Contingent on research questions, data characteristics, and the assumed distribution of the response variables, researchers may select different models to analyze longitudinal data, such as the latent growth model and the mixture Markov model. Among these approaches, the latent Markov model (LMM) is particularly attractive. The LMM assumes the existence of a latent process which affects the distribution of the response variables. The latent process is further assumed to follow a Markov chain with a finite number of states, i.e., latent states. Thus, the LMM includes two components: (a) the measurement model which explains the conditional distribution of response variables given the latent process, and (b) the latent model which explains the distribution of the latent states.
The LMM is especially relevant to social work research, since it can easily be applied in longitudinal studies in which the construct under investigation is latent. Given the lack of studies based on the LMM in social work, this workshop will discuss the steps in building an LMM, strategies for model appraisal, and reporting guidelines based on real data.
Objectives Upon completion of the workshop, participants will be able to: 1. recognize how the latent Markov model is promising in modeling longitudinal data, 2. demonstrate understanding of the steps of model building for latent Markov models, and 3. use the LMest package in R to fit latent Markov models.

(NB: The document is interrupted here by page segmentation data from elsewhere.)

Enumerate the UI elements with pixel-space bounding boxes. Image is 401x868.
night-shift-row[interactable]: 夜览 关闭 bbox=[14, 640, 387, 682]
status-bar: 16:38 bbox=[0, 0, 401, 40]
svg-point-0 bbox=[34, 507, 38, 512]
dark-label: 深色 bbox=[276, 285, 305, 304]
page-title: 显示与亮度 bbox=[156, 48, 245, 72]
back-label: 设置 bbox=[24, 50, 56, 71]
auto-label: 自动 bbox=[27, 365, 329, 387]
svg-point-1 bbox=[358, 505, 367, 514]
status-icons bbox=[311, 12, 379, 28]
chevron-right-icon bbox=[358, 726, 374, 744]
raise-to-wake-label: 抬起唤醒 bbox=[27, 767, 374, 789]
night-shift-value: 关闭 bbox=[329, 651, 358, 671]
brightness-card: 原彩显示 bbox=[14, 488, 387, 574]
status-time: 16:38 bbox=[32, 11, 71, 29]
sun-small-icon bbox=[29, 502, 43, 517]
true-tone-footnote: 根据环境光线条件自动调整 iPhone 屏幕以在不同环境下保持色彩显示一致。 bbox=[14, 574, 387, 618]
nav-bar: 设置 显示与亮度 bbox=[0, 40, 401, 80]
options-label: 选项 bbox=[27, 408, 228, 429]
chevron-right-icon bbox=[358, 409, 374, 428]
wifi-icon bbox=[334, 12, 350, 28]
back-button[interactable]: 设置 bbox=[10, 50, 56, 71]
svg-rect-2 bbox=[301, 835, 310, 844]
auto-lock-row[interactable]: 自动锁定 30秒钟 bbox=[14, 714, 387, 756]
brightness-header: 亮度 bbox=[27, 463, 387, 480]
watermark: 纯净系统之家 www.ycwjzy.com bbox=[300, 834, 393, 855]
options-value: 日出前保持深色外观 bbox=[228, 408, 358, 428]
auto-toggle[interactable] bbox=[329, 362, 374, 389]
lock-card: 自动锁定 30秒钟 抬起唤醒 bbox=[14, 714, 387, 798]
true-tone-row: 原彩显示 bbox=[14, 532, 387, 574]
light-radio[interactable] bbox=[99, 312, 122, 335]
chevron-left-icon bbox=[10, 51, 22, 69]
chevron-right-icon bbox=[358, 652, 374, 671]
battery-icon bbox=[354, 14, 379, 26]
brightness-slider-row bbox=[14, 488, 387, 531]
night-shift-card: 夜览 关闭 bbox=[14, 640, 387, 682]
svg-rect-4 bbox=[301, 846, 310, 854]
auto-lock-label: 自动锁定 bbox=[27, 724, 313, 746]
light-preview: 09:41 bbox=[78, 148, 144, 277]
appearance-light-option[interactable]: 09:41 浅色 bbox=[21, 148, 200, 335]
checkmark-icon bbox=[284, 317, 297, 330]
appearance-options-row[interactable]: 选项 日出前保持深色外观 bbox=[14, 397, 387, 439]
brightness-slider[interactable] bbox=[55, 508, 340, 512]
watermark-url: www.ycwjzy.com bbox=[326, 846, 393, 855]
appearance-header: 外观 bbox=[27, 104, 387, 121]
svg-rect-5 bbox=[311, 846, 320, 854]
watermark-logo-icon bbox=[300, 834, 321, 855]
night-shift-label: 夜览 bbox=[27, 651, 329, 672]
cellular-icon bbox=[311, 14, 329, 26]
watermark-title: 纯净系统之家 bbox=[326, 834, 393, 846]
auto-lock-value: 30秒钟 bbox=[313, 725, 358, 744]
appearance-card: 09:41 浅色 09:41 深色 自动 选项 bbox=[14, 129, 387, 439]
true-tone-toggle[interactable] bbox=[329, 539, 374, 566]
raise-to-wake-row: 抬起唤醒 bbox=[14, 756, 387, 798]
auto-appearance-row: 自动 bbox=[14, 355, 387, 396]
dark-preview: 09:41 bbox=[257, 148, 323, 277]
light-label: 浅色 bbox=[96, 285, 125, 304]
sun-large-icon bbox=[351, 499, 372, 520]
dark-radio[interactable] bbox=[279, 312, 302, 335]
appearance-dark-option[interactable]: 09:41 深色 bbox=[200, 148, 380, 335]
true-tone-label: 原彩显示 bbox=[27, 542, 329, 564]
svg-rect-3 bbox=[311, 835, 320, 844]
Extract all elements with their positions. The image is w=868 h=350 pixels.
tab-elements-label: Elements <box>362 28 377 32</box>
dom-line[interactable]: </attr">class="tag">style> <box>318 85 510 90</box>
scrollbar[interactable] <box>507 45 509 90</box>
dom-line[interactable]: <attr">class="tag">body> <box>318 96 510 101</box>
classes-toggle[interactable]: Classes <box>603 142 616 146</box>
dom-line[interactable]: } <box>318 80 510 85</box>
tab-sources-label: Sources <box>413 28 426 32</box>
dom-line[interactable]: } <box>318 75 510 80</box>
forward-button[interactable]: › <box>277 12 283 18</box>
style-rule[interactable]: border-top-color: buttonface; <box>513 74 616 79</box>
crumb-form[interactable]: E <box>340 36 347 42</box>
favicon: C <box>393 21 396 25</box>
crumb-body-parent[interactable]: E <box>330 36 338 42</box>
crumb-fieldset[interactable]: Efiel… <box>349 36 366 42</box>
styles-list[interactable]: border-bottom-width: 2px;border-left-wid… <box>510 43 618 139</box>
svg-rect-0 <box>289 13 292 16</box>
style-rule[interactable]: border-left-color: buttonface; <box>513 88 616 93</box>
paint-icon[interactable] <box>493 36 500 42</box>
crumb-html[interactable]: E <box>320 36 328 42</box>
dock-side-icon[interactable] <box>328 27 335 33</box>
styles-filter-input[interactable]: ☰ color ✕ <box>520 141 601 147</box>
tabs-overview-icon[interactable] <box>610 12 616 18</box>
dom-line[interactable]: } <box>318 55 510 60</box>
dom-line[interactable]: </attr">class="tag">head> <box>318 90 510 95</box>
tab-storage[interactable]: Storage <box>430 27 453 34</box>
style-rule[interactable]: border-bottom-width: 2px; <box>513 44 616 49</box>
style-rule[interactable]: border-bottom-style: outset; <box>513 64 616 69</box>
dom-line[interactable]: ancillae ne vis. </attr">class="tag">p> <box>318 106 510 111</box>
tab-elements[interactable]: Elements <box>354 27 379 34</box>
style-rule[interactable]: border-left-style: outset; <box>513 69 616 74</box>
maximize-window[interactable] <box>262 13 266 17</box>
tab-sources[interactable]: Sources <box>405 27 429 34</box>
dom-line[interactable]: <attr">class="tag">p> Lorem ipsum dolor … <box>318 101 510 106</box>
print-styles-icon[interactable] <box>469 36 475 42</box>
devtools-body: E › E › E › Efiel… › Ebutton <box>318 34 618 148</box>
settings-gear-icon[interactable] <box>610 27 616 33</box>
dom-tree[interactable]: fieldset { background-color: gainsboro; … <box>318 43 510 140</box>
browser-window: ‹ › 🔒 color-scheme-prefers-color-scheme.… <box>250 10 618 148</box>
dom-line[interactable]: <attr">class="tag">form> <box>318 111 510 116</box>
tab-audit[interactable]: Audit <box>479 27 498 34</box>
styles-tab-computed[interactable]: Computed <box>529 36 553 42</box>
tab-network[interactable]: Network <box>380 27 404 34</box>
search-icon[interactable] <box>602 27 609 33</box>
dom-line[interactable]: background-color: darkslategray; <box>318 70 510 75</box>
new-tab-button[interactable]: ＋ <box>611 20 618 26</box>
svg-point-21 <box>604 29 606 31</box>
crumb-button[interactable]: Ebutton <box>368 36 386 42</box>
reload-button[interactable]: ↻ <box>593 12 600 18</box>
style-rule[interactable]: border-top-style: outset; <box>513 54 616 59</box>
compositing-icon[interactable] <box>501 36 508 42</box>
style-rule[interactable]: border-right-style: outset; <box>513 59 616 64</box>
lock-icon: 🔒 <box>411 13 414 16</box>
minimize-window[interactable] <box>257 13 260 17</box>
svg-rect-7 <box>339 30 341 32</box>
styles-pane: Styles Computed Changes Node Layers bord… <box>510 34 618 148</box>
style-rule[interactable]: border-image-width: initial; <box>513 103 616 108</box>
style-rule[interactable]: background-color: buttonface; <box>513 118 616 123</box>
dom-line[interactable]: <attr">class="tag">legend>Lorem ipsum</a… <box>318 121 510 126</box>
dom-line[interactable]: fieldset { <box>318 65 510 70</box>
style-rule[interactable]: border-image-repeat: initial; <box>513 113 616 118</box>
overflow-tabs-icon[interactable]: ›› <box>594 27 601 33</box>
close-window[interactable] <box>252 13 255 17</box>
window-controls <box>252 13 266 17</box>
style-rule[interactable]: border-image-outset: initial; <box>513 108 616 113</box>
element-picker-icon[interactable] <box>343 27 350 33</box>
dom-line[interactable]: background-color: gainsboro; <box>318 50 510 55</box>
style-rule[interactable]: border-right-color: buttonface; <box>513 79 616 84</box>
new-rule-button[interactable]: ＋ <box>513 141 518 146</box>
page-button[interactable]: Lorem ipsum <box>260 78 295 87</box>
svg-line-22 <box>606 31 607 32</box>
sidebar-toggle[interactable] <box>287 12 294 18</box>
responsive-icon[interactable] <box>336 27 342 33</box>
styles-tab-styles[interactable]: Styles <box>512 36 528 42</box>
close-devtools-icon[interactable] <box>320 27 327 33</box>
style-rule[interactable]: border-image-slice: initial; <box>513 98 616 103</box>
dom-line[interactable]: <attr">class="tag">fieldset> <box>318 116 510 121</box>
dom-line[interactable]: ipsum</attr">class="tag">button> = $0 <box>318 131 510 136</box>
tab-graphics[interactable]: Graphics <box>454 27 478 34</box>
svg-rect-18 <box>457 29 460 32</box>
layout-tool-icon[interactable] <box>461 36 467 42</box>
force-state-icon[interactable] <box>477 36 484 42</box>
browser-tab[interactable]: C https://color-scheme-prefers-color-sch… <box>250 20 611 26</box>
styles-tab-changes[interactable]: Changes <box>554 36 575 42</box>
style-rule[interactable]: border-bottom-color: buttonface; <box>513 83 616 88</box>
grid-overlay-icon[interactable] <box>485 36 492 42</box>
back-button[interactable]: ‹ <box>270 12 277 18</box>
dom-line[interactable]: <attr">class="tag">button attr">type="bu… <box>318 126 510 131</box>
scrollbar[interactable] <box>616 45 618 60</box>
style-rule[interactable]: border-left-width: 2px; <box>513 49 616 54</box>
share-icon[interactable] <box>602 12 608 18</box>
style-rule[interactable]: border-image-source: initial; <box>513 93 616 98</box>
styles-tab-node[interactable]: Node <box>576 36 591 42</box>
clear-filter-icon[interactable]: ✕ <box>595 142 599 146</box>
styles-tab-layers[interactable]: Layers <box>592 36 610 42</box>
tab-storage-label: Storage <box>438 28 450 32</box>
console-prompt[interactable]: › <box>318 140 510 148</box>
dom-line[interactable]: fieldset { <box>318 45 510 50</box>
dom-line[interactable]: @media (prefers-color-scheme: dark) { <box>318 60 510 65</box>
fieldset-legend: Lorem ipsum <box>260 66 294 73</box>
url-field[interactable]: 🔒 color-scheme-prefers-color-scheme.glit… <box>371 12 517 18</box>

Content Based on the pedagogical techniques of learning-science-by-doing-science and problem-based learning, this workshop aims to address the following content: 1. summary of the characteristics and advantages of latent Markov models, 2. a concise and systematic set of procedures to establish latent Markov models, 3. application of the latent Markov models in social work research using a problem example based on real data, 4. a step-by-step demonstration of model construction, estimation, prediction, visualization, and diagnostics using the LMest package, and 5. how to draw inferences and conclusions.
Implications Overall, this focus on the latent Markov model can be invaluable to social work researchers, faculty, students, and professionals who wish to leverage state-of-the-art longitudinal models to derive more rigorous inferences and conclusions. Featuring real data analyzed with a cutting-edge statistical package, this workshop simplifies esoteric longitudinal models making them more applicable to social work research. By becoming familiar with the best practices in applying the latent Markov model, attendees can gain the expertise necessary to use a powerful statistical tool that can help enhance the examination of longitudinal changes in latent traits and advance research in social work.